Hi everyone,
For my application (a cool experiment in the dynamics of Friction) I need to measure a number of analog voltage signals both in rapid (around 100KHz sampling rate), long (~0.1sec length), measurements taken every time an interesting event happens (I use a transducer as a triggering signal) and, in parallel, short (~1msec length) acquisitions taken every 0.01sec (triggerd by a counter generate pulse train signal) taken at a rate of 10-50KHz. The architecture I chose to implement this is as follows:
I use a PCI-6251 DAQ card for the rapid measurements, and a PCI-MIO-16E-1 card for the slow measurements. Each signal is connected in parallel (I simply use a T connection to split my BNC into two cables). All the connections are RSE. Also, all the outputs of the intruments I'm acquiring from are the outputs of instrumentations amplifires (such as INA111,INA117, I note this in case output/input impdeances prove to be important). My system is run on a windows XP system, with dual core intel processors and 2GB of RAM.
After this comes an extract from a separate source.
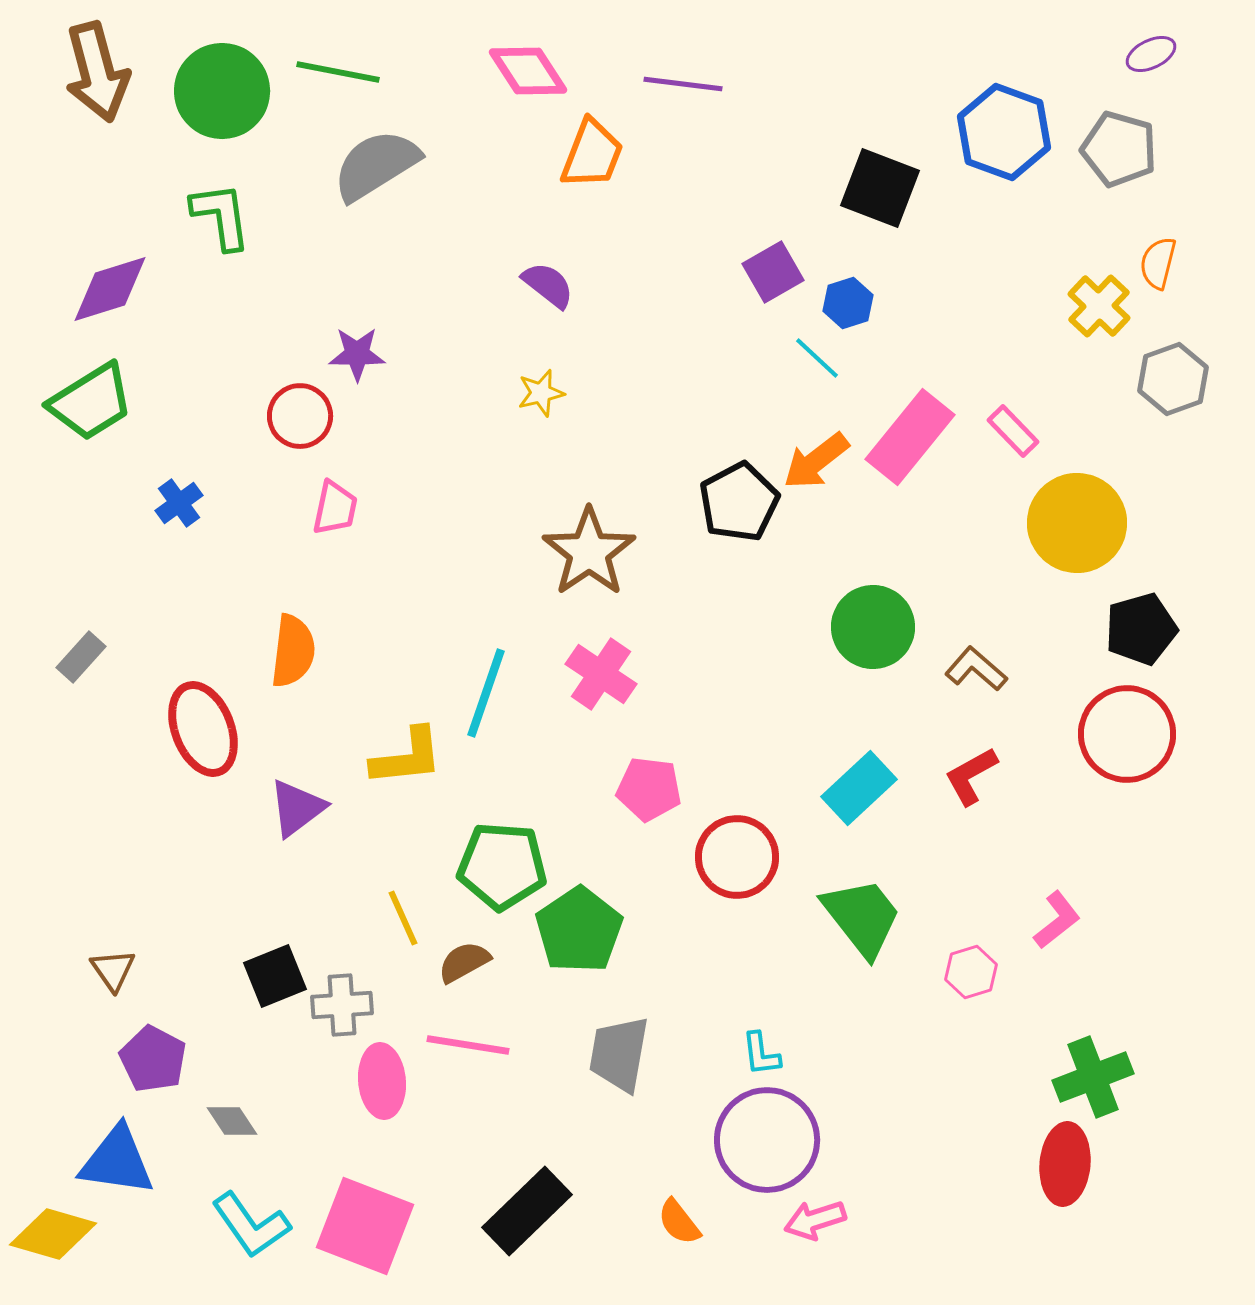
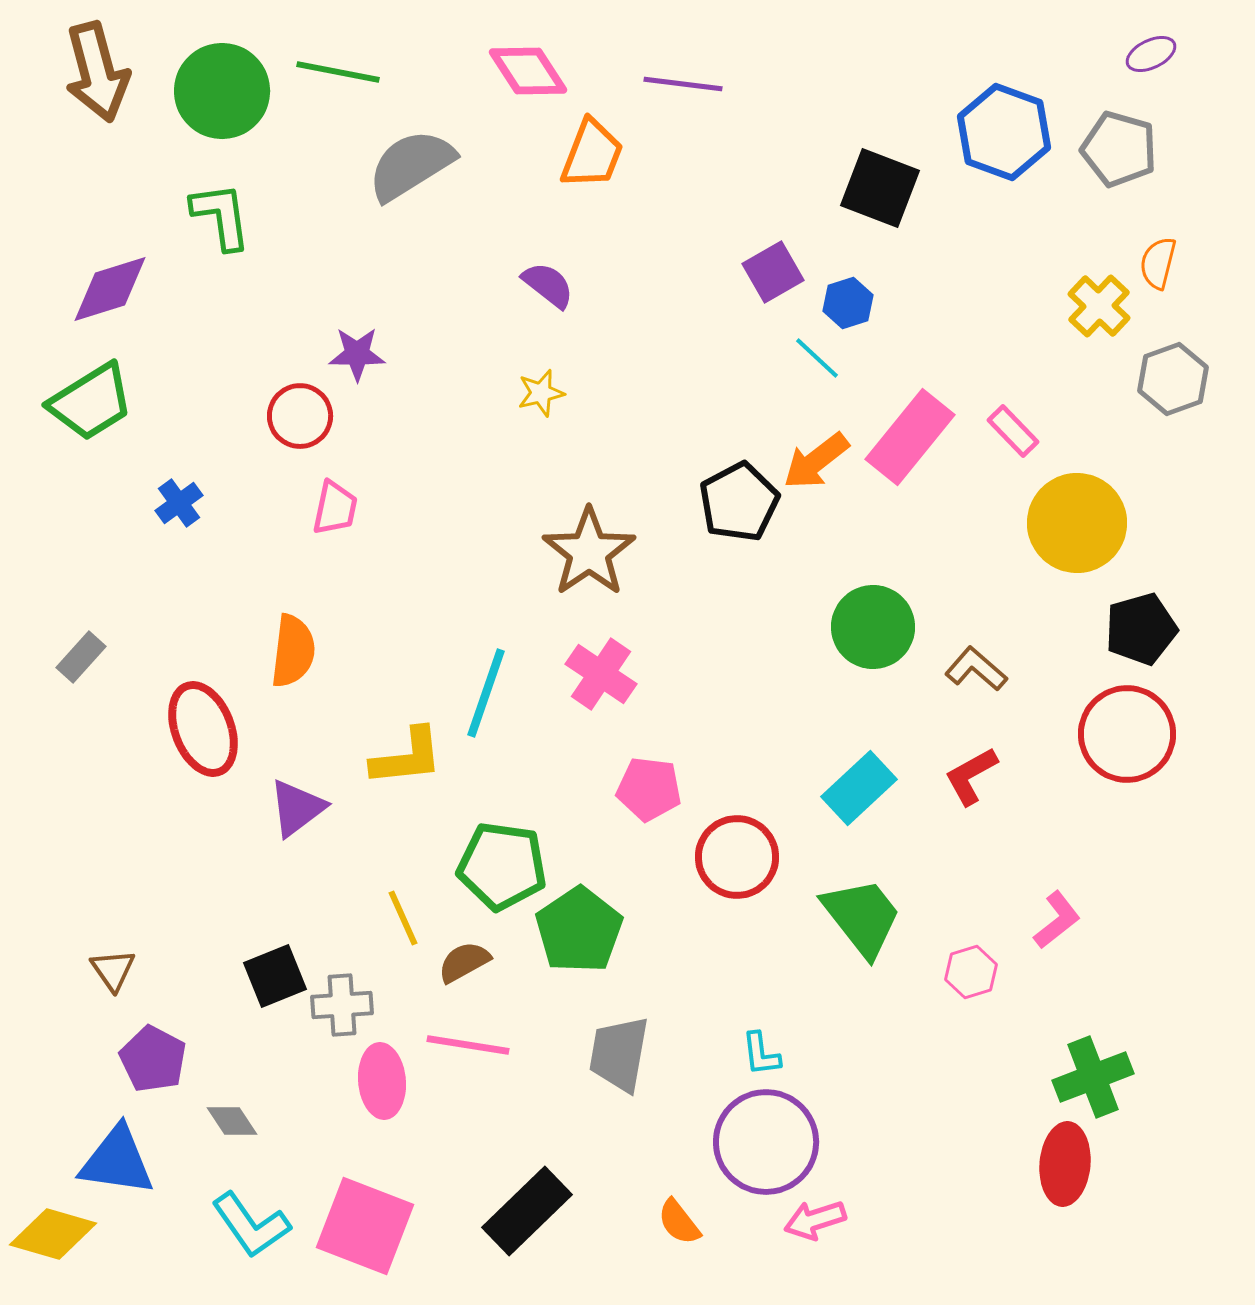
gray semicircle at (376, 165): moved 35 px right
green pentagon at (502, 866): rotated 4 degrees clockwise
purple circle at (767, 1140): moved 1 px left, 2 px down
The problem I encounter is this - When I connect to just the PCI-6251 card I can measure all the signals with no problem. If I then connect and measure one of the chanels in parallel to the PCI-MIO-16E-1 card I start to see, in the PCI-6251 channel, intermmitent bursts of what seems to be spikes at the sampling rate specified for the PCI-MIO-16E-1 task. I can get the same problem when I just configure and start a task (not even issue a single beginreadmultiplesamples command) for the PCI-MIO-16E-1 card, configured for continous sampling.
I have tried all sorts of schemes to get rid of this problem - connected to the PCI-MIO-16E-1 channels via a buffer/follower circuit, change to differential inputs on the PCI-MIO-16E-1, but it did not seem to solve the problem.
I hope one of you might have an idea of what;s going on here,
Many thanks,
Oded.
[detailed description of my acquisition program]
My acquisition program uses only finite samples, reference triggered
acquisition for both tasks. For the rapid task the triggereing for each
event comes from a transducer measuring some acoustic waves in my
system generated upon physically interesting events. For the slow
acquisition the triggereing is by a pulse train I generate using a
counter channel, which generates pulses at a frequency of 10-100Hz
according to my choosing. Each measurement is of ~1msec at a rate of
10-50KHz. Later, after my experiment is done I average over each of
this short sequences to obtain a vector of averaged measurements as the
10-100Hz I needed. The reason I do the slow acquisition like this,
instead of just sampling at the low rate I need is that I have to do
this synchrounsly with another acuisition done concurrently, an images
acquisition done using a PCIE-1429 image acquisition card. By using the
same 10-100Hz clock as a trigger for both acquisition I can make sure
they are synchronized.
Each time the program receives a trigger signal it finishes acquisition
and calls a callback function which saves the acquired data into RAM
and issues the next reference triggered read. The programming is very
similar for both rapid and slow acquisition, only only differences are
in the length of each measurement and the triggering signals.